И в широченной конторской книге с надписью на сером переплете «Памятная книга торгового мещанина Чесалина» Ванька записал: «Зажиточным вбить в голову, чтобы сеяли на совесть».

Потом он записал:

«Завтра же, без проволочек, быками отправить кучаринцам раскулаченную пшеницу… Кучаринцам она пойдет на еду, а у них взять замест нее семенную, хорошей всхожести чтоб была. Филипп сам обо всем договорился с Васей Конюшонком, с ихним комбедом…»

Дальше пошли записи, касающиеся существенных мелочей:

«Раиска-горлохватка.
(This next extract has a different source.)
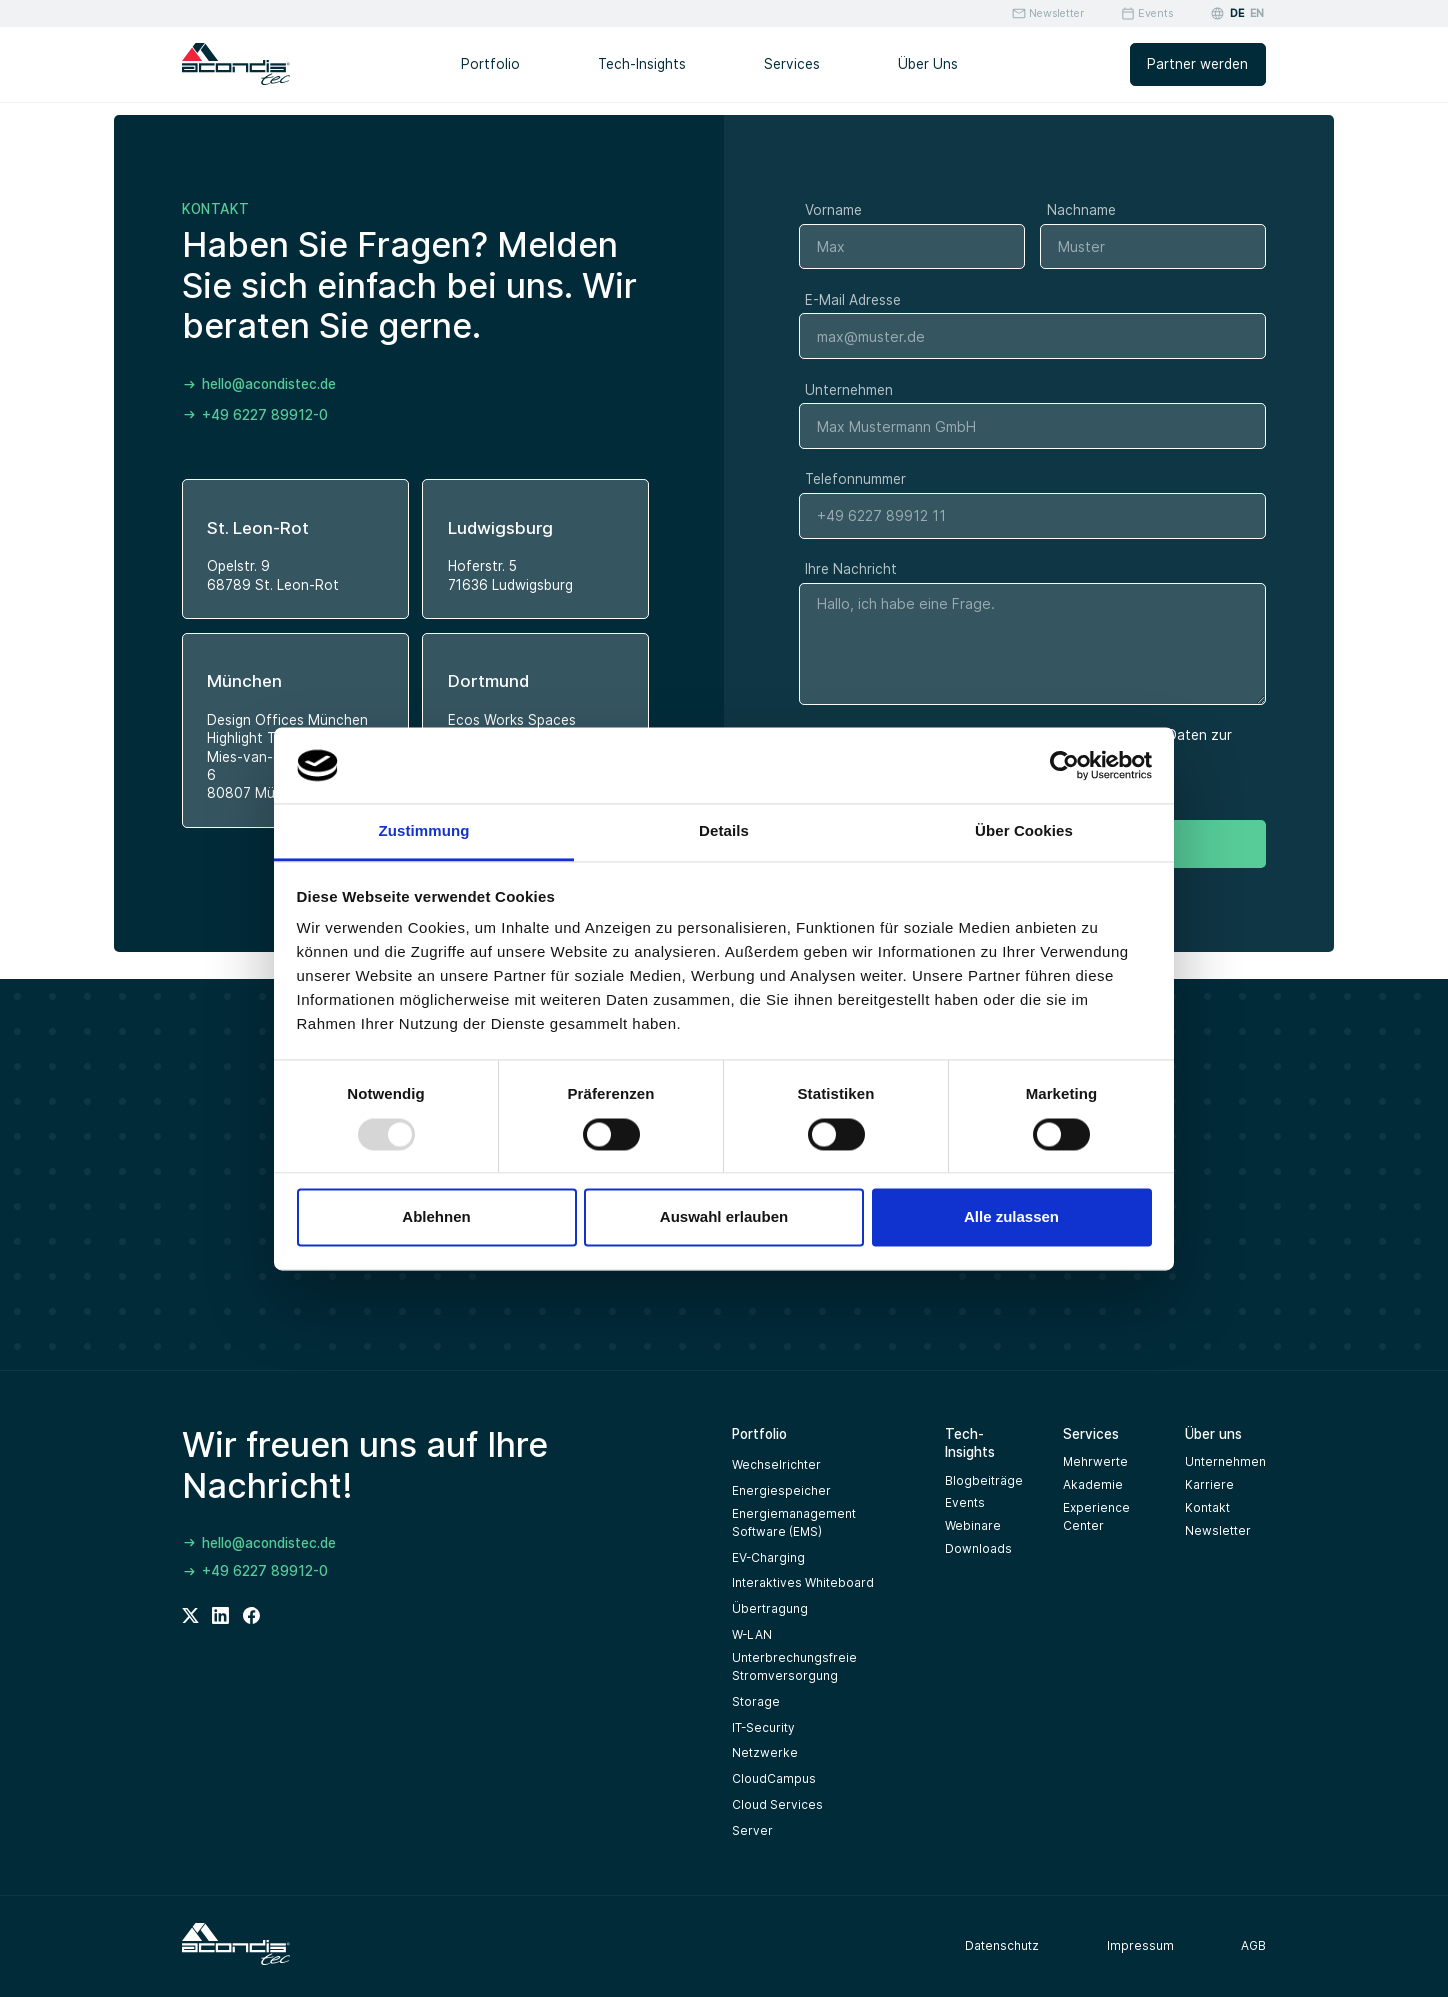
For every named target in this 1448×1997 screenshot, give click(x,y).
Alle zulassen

Мавре надо подсказать, чтобы на севе держала ее в хорошей дисциплине».

«Фуксовский плужок Коншиных отдать Ульяне Лукиной и ее товарищам, а то у них плужишка никчемушный».

Записи продолжались. Давно наступил вечер, и вот он уже стал сливаться с ночью, смелее дышать в раскрытую форточку весенней влажной прохладой.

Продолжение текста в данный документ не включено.